La Turquie est dans une phase de transition majeure, politique et sociétale, accélérée par les conséquences de l’échec du putsch de l’été 2016, de la guerre en Irak et en Syrie, et des tensions avec les Kurdes. Le régime d’Erdogan affiche de nouvelles ambitions géopolitiques pour affirmer une puissance retrouvée.
La Turquie entre république et empire
Turkey Between Republic and Empire
Turkey is in a period of major political and societal transition, boosted by the failure of the putsch in the summer of 2016, the wars in Iraq and Syria and tensions with the Kurds. Erdogan’s regime quite clearly has new ambition to regain power and influence.
La tentative déjouée de coup d’État du 15 juillet, le conflit syrien mais aussi la multiplication des actes terroristes sur son sol constituent autant de signaux alarmants de la dégradation de la situation sécuritaire en Turquie. Celle-ci dépasse dorénavant en intensité les crises survenues dans ce pays au cours des dernières décennies du XXe siècle, illustrées par une succession de putschs et de difficultés économiques et sociales, qui faisaient douter de la survie du modèle kémaliste. Toujours est-il que le régime d’Ankara se trouve désormais confronté à de multiples enjeux. En d’autres termes, et indépendamment des contraintes de son environnement géopolitique immédiat, la Turquie, qui, après avoir été pendant sept siècles le pivot du monde musulman sunnite pour ensuite devenir une alliée de l’Occident, est-elle en train d’opérer un retour en arrière sur un passé pas si éloigné ?
Une puissance régionale de premier plan face à la crise du Levant
La vague d’attentats commis par Daesch et les rebelles kurdes du Parti des travailleurs du Kurdistan (PKK), qui ressortent de logiques entièrement différentes, frappe le pays tout entier depuis plusieurs mois. Elle entraîne des rafles, des arrestations, ainsi que la construction de murs de protection sur certains tronçons de la frontière avec la Syrie, remettant en cause l’image d’un pays qui s’est considérablement transformé. Après les années de marasme économique du post-kémalisme, marquées par la montée de l’islamisme et les terrorismes kurde et arménien, la décennie 2000 restera comme celle du décollage économique d’un pays qui triple son PIB et le nombre de ses universités, tout en exportant ses produits manufacturés du Moyen-Orient à l’Asie et l’Europe. La population est urbanisée à plus de 75 % et le taux de fécondité, proche de deux enfants par femme. Le dynamisme de Turkish Airlines rappelle celui des compagnies des émirats du Golfe et concurrence dorénavant les transporteurs européens. Pour autant, tous ces atouts ne doivent pas dissimuler que la Turquie, située à la charnière de l’Europe et de l’Asie, se situe aussi aux avant-postes de l’arc de crise du monde arabo-musulman.

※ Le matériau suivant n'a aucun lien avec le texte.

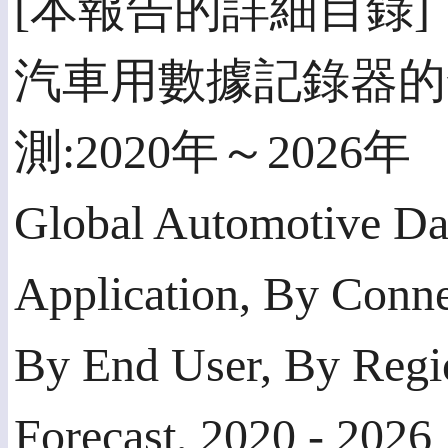
[本報告的詳細目錄]
汽車用數據記錄器的全
測:2020年～2026年
Global Automotive Da
Application, By Conne
By End User, By Regio
Forecast, 2020 - 2026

Après l’interminable conflit irakien, la crise syrienne, qui perdure depuis plus de cinq années et a déjà fait 300 000 morts, tout en entraînant l’exode d’une partie de sa population, affecte en premier lieu la Turquie. Cette dernière a déjà accueilli près de 3 millions de réfugiés tandis que 650 000 personnes, venues du Proche-Orient et d’Asie centrale, ont transité par la Turquie avant de rejoindre les îles grecques ou la route ancestrale des Balkans pour se disséminer ensuite en Europe. L’accord migratoire du 18 mars 2016, conclu avec l’UE prévoit, moyennant une aide de 3 milliards d’euros assortie d’un engagement d’Ankara à mieux contrôler ses frontières et à réadmettre sur son territoire les déboutés du droit d’asile. En contrepartie, l’obtention de visas vers l’Europe doit être facilitée pour ses propres ressortissants à partir de l’automne 2016. Cet accord doit se traduire aussi par l’ouverture, à partir du 14 décembre de cette année, des négociations d’adhésion à l’UE, formellement commencées en 2005 mais interrompues en 2009. Celles-ci s’annoncent difficiles et ne devraient porter que sur le chapitre économie et finances, et non sur ceux consacrés à la justice et aux libertés publiques qui sont toujours bloqués par Chypre, dont une partie du territoire est occupée par la Turquie depuis 1974. Un accord d’association entre la CEE et la Turquie a déjà été conclu en 1963 et le ralentissement endémique de la croissance européenne depuis 2008 impacte aussi l’économie turque. Et surtout, avec ou sans adhésion à l’Union, les deux partenaires sont de toute façon confrontés au même défi des migrations massives des populations du Sud vers le Nord.